Le soutien de l’OMS a été fondamental dans la concrétisation de cette vision. L’Organisation a apporté une assistance technique pour l’établissement des directives nationales, a formé des professionnels de santé au dépistage et au traitement des lésions précancéreuses, et a accompagné la mobilisation des communautés. « L’OMS nous a accompagnés pour renforcer nos capacités et garantir que chaque femme, quelle que soit sa localisation, puisse accéder à ce service vital », confirme le Pr Zongo.

Les résultats de cette campagne sont remarquables. En seulement un an, d’octobre 2024 à septembre 2025, 468 missions de cliniques mobiles ont été organisées dans diverses localités. Ces actions ont permis de sensibiliser près de 2 millions de femmes, de réaliser 106 446 dépistages, d’effectuer 715 traitements pour éradiquer les lésions précancéreuses et de mener 113 examens complémentaires pour confirmer les diagnostics.
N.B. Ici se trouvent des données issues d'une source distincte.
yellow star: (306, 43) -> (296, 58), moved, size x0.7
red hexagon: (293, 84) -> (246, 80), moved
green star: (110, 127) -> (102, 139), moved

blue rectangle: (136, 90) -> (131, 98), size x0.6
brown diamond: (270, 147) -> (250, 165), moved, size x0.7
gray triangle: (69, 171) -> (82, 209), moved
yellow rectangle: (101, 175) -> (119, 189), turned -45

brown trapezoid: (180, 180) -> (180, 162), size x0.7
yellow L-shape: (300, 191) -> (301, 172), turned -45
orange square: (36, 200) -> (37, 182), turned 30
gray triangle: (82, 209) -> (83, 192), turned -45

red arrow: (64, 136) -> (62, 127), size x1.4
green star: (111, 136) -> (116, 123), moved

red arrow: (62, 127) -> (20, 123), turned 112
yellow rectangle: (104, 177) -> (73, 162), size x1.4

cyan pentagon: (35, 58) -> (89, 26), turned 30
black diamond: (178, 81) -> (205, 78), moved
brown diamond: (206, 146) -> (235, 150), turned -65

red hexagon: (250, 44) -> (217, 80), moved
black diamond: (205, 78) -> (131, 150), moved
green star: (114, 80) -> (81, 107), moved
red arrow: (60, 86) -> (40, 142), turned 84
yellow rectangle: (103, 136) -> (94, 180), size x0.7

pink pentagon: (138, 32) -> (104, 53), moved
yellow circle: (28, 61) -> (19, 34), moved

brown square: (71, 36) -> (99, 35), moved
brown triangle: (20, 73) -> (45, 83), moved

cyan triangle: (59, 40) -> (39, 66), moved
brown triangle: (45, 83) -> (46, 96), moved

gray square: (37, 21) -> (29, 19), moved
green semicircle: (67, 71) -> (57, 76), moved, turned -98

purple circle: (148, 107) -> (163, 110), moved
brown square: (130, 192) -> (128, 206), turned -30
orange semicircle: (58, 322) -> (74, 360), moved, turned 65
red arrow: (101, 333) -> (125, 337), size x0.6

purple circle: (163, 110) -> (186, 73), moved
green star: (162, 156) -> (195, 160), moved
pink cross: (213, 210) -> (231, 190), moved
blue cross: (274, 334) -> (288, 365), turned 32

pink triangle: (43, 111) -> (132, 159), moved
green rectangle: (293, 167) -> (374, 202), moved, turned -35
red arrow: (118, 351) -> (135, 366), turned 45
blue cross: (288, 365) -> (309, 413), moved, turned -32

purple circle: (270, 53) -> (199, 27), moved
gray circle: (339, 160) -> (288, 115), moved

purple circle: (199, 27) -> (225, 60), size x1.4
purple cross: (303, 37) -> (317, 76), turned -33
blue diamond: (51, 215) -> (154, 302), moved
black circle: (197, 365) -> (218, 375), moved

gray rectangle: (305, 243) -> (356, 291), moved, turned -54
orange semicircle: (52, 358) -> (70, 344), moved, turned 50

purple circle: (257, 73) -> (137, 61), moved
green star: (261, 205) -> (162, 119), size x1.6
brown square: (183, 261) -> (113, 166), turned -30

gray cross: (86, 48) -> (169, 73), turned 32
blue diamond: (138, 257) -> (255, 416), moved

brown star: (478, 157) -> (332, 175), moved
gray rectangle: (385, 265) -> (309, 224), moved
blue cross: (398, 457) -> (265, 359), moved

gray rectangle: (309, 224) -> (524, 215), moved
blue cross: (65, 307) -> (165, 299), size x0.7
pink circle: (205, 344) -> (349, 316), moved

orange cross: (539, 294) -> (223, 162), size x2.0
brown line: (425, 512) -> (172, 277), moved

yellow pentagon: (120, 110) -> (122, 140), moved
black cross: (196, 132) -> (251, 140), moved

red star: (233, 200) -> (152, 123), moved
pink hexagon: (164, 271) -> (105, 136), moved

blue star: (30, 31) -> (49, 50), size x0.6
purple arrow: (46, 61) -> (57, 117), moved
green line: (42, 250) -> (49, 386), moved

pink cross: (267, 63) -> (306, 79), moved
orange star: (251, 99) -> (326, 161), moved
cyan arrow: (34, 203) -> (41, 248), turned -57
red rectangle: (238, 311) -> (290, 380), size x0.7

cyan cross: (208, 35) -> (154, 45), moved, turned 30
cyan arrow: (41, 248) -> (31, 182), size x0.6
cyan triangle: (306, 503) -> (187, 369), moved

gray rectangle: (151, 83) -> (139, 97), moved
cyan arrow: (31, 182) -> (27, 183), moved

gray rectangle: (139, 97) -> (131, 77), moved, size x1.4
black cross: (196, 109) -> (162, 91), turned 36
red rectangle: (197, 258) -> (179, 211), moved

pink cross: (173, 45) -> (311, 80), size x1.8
Ces chiffres ne sont pas de simples statistiques ; ils représentent des vies sauvées et des familles protégées.

Pour l’OMS, cette réussite illustre la puissance de la collaboration. Le Dr Seydou Coulibaly, Représentant de l’OMS au Burkina Faso, déclare : « Le Burkina Faso démontre qu’avec un engagement politique fort et des solutions adaptées au contexte local, il est possible de surmonter des obstacles qui semblaient insurmontables. » Il insiste sur le caractère exemplaire de cette initiative en Afrique : « La suppression des contraintes financières et géographiques, grâce à la gratuité et aux cliniques mobiles, offre un modèle inspirant pour d’autres nations. »

Dans les villages, ces efforts se matérialisent par des récits concrets. Awa, la mère de six enfants, partage son expérience : « Nous travaillons aux champs, faisons du jardinage et vendons nos légumes au marché. Au début, l’idée du dépistage m’effrayait. Mais les témoignages d’autres femmes m’ont convaincue. Le jour du test, les agents nous ont tout expliqué. Quand mon résultat est revenu négatif, j’ai ressenti un immense soulagement. Aujourd’hui, j’encourage toutes les femmes à se faire dépister. Une détection précoce facilite grandement le traitement », affirme-t-elle avec conviction.

Pour de nombreuses femmes comme Awa, ces cliniques mobiles représentent bien plus qu’un simple service médical : elles offrent souvent la toute première opportunité d’être informées sur le cancer du col de l’utérus, de comprendre les risques et de découvrir qu’il est possible de le prévenir. Cette information initiale est une étape cruciale, ouvrant la voie à la prévention et à une prise en charge efficace.

Au-delà de la santé, cette initiative touche à la dignité, à la justice sociale et à l’avenir des familles. Chaque clinique mobile qui arrive dans un village véhicule un message clair : la santé est un droit fondamental, non un privilège. Et au Burkina Faso, ce droit devient une réalité tangible.